Syrian opposition groups, meeting in Saudi Arabia to seek a unified position ahead of peace talks, decided to stick to their demand that Assad leave power, Al Arabiya television reported, following speculation they might soften their stance after their hardline leader quit.
Putin was speaking alongside Turkish President Tayyip Erdogan and Iranian President Hassan Rouhani in the southern Russian city of Sochi.
The summit at the Black Sea resort came two days after the Russian leader hosted surprise talks with the war-torn country's president, Bashar al-Assad.
"It is obvious that the reform process will not be simple, it will require compromise and concessions from all parties, including obviously the Syrian government," Putin said.
"I count on the fact that Russia, Iran and Turkey will put in their best efforts to make this work as productive as possible," he added.
Putin added that there was a "real chance" to end Syria's war which monitors say has killed more than 330,000 people as he said Russia, Turkey and Iran had managed to prevent the collapse of the war-torn country.
Turkey's Erdogan for his part said the three countries had to intensify efforts to try to settle the crisis.
"We need to make significant progress on the political solution," he said in translated remarks.
"I believe that we will make critical decisions here."
Iran's Rouhani said the three countries' strategy was "based on partnership and not competition, on friendship and not on animosity".
"By cooperating, our countries destroyed the decaying body of terror" in Syria, he said.
'It is obvious that the reform process will not be simple, it will require compromise and concessions from all parties, including obviously the Syrian government'
- Russian President Vladimir Putin
Russia claims to have practically ended the military conflict through its intervention, but the various sides in Syria are far from a political agreement.
Ahead of Wednesday's summit in Sochi, Putin discussed Syria with his US counterpart Donald Trump and Saudi Arabia's King Salman, among other leaders.
In a lengthy phone call late Tuesday, Putin and Trump stressed the need to ensure "the stability of a unified Syria," the White House said.
Syria is divided between forces loyal to Kremlin-allied strongman Assad, the US-backed Syrian Democratic Forces (SDF) and several militant groups and rebel units.
Multiple rounds of talks hosted by the UN have failed to bring an end to the conflict.
Other initiatives including those spearheaded by Moscow have also failed to bear much fruit.
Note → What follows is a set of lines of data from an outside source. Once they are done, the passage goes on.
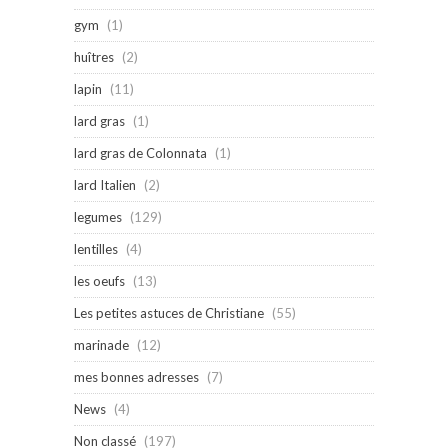
gym
(1)
huîtres
(2)
lapin
(11)
lard gras
(1)
lard gras de Colonnata
(1)
lard Italien
(2)
legumes
(129)
lentilles
(4)
les oeufs
(13)
Les petites astuces de Christiane
(55)
marinade
(12)
mes bonnes adresses
(7)
News
(4)
Non classé
(197)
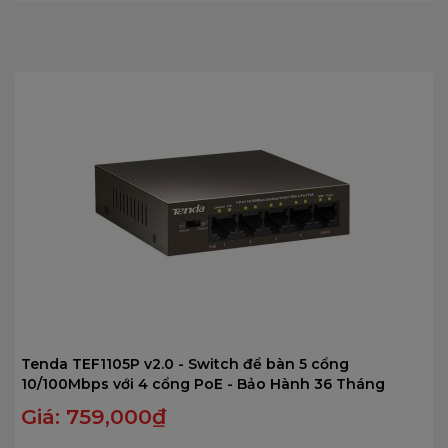
trên
5
Tenda TEF1105P v2.0 - Switch để bàn 5 cổng
10/100Mbps với 4 cổng PoE - Bảo Hành 36 Tháng
Giá:
759,000
₫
Encouraged by military progress of the Russian and Syrian forces on the ground, Putin is hoping to breathe new life in the stuttering negotiations.
Government forces have gained the upper hand on the battlefield with Russia's help, including recent victories against the Islamic State group and a fresh drive against rebels near Damascus.
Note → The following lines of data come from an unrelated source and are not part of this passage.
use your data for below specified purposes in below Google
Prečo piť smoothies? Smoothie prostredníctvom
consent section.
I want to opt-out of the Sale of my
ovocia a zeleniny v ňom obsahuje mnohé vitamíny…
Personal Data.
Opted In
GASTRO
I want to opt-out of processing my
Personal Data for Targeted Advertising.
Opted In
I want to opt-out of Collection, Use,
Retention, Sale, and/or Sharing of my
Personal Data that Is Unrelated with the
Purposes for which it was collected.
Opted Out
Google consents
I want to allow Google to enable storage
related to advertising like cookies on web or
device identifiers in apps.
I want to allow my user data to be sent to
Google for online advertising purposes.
Putin said in comments released on Tuesday that "thanks to the Russian army, Syria has been saved as a state."
Moscow, Ankara and Tehran are cooperating with increasing intensity on ending the civil war, even though Turkey backs the rebels, at odds with Russia and Iran.
The Syrian president's fate remains a stumbling block, preventing global players from reaching a peace settlement.
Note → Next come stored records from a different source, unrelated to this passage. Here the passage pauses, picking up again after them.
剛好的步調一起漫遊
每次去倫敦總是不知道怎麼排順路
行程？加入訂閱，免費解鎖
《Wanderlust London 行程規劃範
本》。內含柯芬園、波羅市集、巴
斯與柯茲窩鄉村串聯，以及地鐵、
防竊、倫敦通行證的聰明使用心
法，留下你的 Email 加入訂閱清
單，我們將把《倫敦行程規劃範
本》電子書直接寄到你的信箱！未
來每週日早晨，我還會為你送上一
During their phone call on Tuesday, Putin told Trump that "the Syrian leader confirmed his commitment to the political process, (and) conducting constitutional reform and presidential and parliamentary elections."
Assad said he wanted to advance negotiations.
"We don't want to look back and we are ready for dialogue with all those who want to come up with a political settlement," Assad said in translated comments.
Wednesday's summit comes ahead of parallel UN-led talks in Geneva set for 28 November.
Russia, Iran and Turkey have backed negotiations in the Kazakh capital Astana that have brought together the representatives of the opposition and the regime.
Those talks led to the creation of four so-called "de-escalation zones" that produced a drop in violence, but fighting and bombardments continued with many casualties in recent weeks.